14. The electronic device of claim 13, wherein the amplitude
transform circuitry is configured to determine an average amplitude
of at least one frequency index of the first frequency-domain
signal within at least one of the plurality of subbands.
15. The electronic device of claim 14, wherein the average
amplitude of a subband with two or more frequency indices is an
average amplitude of first and last frequency indices in the
subband.
16. The electronic device of claim 13, wherein the band alignment
search circuitry is configured to determine a band alignment based
on a correlation between a portion of the first frequency-domain
signal and a portion of a globally shifted frequency-domain
signal.
17. The electronic device of claim 16, wherein the band alignment
search circuitry is configured to sequentially shift at least one
of the portion of the first frequency-domain signal and the portion
of the globally shifted frequency-domain signal.

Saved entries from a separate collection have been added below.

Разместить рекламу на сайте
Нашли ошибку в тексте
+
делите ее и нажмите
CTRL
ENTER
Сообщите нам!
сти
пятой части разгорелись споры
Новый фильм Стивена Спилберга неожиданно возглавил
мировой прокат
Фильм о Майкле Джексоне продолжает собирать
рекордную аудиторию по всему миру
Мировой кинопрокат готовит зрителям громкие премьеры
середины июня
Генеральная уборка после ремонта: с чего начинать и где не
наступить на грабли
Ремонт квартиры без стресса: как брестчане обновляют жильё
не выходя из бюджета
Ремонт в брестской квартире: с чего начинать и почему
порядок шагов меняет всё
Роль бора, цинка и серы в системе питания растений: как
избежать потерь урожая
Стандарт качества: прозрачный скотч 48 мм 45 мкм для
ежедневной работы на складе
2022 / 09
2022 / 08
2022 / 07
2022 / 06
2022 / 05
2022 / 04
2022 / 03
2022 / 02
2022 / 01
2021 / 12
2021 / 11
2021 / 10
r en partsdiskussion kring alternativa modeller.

18. The electronic device of claim 17, wherein the band alignment
search circuitry is configured to perform sequential shifting
within a single rotation around a unit circle.
19. The electronic device of claim 17, wherein a shift resolution
is higher for a higher subband.
20. The electronic device of claim 12, wherein the plurality of
subbands includes one or more subbands with non-uniform
bandwidths.
21. The electronic device of claim 12, wherein the frequency domain
transform circuitry is configured to determine a discrete-time
Fourier series of the prototype pitch period signal or to perform a
discrete Fourier transform on the prototype pitch period
signal.
22. The electronic device of claim 21, wherein the amplitude
transform circuitry is configured to map the first frequency-domain
signal based on a length of the first frequency-domain signal.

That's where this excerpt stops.